2. Before treatment, a thorough physical examination, including blood tests, chest radiographs (x-rays) and an electrocardiogram may be advised. An underlying liver or kidney disease may be treated first. It is my personal opinion that if my clinical instinct is that the patient can survive treatment we should proceed since most of the damage to the organs can be reversed with successful treatment.
3. Heartworm disease is very serious, and complications may arise during and after treatment. The doctor will discuss what to watch for after the initial phase of treatment.
4. Give all medication as directed. Call the doctor if you cannot give the medication.
5. Activity: Your pet's activity must be severely restricted for 4 weeks after treatment. Do your very best not to allow unrestricted running. There are some cases where confinement actually makes the dogs activity level increase. You must keep in mind that the heartworms are dying slowly during the weeks after the adult killing drugs are given. Since the worms are in the heart anything that increases cardiac output increase the chance of rapid release of dying worms and "parts" of worms being release out into the lung circulation.

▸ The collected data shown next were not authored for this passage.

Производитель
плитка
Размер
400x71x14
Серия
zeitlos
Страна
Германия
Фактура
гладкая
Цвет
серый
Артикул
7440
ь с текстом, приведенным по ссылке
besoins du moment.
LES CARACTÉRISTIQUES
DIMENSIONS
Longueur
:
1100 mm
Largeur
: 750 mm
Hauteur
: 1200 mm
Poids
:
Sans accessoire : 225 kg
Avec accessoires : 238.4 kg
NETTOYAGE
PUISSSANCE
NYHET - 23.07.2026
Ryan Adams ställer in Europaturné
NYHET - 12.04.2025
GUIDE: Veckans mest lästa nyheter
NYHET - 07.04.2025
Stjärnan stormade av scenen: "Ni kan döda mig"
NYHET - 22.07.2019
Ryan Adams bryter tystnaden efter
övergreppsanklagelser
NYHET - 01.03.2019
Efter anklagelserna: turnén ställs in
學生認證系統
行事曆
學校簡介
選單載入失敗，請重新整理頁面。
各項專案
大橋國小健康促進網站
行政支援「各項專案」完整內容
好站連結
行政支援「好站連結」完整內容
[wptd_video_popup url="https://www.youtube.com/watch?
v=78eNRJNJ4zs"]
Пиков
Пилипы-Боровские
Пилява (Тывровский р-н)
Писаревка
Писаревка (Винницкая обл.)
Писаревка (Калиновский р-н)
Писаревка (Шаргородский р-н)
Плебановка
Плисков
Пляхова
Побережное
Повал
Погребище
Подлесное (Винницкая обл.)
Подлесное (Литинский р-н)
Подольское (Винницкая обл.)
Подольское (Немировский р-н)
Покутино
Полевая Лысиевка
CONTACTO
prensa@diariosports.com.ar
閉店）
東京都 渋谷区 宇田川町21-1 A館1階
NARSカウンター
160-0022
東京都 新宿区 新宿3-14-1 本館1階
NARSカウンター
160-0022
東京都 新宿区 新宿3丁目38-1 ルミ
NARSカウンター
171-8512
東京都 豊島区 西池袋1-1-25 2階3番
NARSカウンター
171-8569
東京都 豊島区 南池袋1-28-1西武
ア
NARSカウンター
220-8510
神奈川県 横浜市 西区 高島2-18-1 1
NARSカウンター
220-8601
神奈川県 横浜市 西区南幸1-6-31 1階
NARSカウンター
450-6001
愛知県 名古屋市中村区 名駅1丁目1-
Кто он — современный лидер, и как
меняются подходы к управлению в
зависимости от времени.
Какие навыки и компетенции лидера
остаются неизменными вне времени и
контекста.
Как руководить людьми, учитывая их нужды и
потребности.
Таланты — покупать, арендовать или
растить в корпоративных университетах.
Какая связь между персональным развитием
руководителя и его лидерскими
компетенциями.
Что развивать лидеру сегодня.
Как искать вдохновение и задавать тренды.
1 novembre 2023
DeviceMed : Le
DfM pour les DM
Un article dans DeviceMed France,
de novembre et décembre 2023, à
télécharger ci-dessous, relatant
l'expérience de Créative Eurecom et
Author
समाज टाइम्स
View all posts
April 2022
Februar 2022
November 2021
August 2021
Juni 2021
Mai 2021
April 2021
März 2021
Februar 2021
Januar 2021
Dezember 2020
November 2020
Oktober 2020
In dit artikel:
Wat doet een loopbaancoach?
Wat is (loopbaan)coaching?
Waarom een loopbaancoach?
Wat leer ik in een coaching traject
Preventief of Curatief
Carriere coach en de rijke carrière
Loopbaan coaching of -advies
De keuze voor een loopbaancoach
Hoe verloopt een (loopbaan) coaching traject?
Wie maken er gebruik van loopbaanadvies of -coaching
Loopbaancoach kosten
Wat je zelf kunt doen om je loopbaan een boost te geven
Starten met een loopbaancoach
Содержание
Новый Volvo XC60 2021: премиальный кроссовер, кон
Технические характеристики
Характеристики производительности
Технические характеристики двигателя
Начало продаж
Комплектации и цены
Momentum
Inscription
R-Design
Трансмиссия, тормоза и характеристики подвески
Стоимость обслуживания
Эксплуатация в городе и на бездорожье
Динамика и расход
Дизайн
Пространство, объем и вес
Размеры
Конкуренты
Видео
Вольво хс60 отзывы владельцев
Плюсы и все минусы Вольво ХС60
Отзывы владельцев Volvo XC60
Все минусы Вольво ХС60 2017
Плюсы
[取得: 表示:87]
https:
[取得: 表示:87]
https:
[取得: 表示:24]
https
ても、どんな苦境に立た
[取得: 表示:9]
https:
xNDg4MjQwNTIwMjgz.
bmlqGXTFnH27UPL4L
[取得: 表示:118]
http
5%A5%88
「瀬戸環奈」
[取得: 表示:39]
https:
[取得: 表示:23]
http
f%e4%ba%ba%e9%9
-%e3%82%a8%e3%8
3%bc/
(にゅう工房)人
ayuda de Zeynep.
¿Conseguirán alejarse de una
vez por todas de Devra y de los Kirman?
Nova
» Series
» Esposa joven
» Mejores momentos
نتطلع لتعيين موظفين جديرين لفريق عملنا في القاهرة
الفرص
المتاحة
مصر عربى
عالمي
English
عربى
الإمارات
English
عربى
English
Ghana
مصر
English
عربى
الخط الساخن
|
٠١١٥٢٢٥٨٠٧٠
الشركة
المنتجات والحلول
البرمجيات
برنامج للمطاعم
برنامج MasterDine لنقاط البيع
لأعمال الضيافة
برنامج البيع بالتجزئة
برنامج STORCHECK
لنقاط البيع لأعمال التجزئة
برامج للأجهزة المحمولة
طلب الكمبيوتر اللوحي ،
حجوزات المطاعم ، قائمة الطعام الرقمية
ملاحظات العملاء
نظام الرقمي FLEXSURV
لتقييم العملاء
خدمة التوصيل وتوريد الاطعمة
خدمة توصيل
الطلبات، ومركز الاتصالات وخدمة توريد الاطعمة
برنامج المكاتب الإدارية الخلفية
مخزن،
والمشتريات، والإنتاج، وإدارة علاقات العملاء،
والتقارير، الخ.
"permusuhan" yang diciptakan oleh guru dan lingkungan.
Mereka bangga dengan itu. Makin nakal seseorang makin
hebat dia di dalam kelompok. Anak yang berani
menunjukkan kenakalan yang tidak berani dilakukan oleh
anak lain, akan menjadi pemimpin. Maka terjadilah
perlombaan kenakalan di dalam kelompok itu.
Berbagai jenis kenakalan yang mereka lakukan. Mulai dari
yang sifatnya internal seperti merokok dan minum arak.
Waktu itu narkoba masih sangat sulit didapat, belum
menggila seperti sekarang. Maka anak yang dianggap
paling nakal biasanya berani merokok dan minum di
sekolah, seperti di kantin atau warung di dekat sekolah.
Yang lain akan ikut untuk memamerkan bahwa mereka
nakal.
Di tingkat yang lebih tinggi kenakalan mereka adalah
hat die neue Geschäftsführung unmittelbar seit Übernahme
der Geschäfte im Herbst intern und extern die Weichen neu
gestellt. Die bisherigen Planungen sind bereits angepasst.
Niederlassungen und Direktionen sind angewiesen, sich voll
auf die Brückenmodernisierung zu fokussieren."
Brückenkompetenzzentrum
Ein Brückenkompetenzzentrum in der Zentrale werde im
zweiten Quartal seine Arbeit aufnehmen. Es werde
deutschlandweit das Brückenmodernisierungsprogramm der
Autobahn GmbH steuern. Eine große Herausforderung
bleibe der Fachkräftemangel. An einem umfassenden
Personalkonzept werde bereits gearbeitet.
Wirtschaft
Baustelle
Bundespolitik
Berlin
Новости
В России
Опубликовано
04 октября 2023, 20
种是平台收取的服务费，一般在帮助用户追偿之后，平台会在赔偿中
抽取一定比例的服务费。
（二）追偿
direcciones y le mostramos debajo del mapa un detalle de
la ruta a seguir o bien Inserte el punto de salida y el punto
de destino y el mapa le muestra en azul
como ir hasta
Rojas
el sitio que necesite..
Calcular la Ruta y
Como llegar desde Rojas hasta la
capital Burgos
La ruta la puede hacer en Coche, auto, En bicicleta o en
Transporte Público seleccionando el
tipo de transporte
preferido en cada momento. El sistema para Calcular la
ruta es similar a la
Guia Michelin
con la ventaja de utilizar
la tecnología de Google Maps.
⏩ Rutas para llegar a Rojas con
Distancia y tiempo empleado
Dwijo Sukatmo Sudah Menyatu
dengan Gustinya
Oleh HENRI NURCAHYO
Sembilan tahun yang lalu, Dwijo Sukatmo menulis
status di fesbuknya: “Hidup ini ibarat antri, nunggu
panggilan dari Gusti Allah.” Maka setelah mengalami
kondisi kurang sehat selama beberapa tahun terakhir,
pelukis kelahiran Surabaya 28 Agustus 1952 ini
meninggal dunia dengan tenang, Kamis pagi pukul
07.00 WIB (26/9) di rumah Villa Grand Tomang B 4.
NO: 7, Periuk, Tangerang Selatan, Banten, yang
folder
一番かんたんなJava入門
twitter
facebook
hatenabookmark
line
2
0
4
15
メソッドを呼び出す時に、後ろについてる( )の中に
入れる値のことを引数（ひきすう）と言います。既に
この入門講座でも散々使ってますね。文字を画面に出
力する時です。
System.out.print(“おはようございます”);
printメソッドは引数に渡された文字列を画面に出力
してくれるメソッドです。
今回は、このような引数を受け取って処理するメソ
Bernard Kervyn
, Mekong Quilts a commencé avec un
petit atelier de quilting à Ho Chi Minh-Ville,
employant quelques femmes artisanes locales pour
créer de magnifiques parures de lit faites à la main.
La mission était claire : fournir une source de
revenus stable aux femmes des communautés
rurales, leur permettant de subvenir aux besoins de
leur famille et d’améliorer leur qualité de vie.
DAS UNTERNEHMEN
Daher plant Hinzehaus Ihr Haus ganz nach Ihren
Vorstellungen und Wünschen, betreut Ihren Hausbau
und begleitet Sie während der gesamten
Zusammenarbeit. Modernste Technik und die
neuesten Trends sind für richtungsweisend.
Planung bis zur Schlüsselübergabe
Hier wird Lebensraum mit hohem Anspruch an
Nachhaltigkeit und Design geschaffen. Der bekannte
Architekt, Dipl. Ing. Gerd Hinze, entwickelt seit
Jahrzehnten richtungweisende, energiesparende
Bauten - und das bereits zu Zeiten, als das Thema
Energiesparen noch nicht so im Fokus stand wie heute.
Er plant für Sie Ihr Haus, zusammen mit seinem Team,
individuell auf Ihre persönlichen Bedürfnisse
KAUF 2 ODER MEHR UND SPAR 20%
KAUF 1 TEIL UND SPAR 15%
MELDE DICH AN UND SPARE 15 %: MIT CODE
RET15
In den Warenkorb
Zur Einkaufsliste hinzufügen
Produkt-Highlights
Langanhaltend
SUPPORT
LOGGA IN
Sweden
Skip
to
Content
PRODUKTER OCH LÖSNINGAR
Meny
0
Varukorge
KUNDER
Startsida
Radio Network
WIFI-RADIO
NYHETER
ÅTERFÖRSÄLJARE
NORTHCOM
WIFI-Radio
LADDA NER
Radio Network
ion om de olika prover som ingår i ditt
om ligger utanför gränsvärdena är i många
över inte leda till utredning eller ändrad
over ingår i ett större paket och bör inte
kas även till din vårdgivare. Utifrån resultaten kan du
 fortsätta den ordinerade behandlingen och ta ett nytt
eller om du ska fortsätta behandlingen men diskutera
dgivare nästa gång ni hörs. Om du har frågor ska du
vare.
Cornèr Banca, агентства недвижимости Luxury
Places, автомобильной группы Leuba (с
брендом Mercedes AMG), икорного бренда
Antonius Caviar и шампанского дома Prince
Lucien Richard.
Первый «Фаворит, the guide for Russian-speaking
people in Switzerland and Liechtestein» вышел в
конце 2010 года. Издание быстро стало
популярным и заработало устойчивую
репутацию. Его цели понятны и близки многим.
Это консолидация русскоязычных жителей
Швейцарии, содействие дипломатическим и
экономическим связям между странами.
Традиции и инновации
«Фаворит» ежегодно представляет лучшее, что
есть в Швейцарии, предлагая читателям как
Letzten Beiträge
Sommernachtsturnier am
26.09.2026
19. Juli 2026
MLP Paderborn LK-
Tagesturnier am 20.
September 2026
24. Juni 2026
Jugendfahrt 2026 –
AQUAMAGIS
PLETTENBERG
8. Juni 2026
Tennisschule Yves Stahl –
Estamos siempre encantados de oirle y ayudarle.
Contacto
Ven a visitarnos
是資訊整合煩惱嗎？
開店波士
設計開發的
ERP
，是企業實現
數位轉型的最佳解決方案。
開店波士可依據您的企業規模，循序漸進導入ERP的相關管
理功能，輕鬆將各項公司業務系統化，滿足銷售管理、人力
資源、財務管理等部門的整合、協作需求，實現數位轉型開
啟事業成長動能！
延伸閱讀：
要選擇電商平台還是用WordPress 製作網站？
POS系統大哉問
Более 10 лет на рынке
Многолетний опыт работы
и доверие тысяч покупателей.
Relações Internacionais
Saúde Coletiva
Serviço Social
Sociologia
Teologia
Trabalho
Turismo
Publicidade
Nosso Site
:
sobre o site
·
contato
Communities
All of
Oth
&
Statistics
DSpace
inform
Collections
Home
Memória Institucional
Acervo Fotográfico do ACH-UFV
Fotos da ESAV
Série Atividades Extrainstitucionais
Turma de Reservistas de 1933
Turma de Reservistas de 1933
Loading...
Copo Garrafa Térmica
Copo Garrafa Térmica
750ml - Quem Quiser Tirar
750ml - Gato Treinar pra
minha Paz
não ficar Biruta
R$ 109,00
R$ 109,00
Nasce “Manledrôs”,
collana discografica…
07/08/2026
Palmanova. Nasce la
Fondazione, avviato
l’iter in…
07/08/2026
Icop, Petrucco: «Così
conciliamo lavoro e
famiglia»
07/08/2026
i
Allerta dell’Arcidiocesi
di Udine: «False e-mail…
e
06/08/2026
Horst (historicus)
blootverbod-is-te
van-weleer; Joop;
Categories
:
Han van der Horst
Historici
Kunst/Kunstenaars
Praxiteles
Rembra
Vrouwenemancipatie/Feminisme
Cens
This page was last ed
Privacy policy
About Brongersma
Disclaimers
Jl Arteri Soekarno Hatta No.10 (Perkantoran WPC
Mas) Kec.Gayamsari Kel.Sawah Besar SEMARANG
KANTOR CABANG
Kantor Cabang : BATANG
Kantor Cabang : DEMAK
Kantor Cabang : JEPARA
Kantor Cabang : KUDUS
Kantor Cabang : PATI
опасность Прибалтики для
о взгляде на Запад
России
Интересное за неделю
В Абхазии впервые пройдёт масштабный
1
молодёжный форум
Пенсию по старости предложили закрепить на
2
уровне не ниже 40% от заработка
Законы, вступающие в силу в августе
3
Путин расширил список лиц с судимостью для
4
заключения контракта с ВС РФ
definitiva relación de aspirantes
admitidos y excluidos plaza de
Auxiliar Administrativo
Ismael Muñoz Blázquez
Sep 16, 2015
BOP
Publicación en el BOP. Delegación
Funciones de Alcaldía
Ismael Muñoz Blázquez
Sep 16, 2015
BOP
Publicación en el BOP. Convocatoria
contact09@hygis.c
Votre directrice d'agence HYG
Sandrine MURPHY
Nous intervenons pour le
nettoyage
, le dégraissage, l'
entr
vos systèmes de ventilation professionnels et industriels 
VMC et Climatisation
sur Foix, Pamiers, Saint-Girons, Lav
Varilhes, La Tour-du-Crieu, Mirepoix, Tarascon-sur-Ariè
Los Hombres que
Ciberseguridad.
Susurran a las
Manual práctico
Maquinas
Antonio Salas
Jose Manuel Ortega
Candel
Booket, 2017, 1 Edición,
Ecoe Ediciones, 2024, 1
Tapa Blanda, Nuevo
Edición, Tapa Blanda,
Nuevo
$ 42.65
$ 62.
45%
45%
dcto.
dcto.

6. We recomend aspirin therapy before (2 weeks) and after (2
weeks) the adult heartworms are treated. Some veterinarians, and
some "experts" do not feel that this is important. However,
we do feel that it protects against the likelyhood of clots being
formed as the worms release from the heart. The dosage of your
pet for two weeks before treatment will be __________ regular
strength or ___________ baby aspirin once daily for two weeks
before and after treatment. It is best to give aspirin with food
and when we say aspirin we MEAN aspirin (not any other pain releiver).
Improper dosage of aspirin can cause serious problems.
7. Special instructions: _________________________________________________________
Notify the Doctor if Any of the Following Occur:
* Your pet refuses to eat.
* Your pet has diarrhea or vomiting, or seems in pain.
* Your pet coughs frequently or has trouble breathing.
* There is a change in your pet's general health.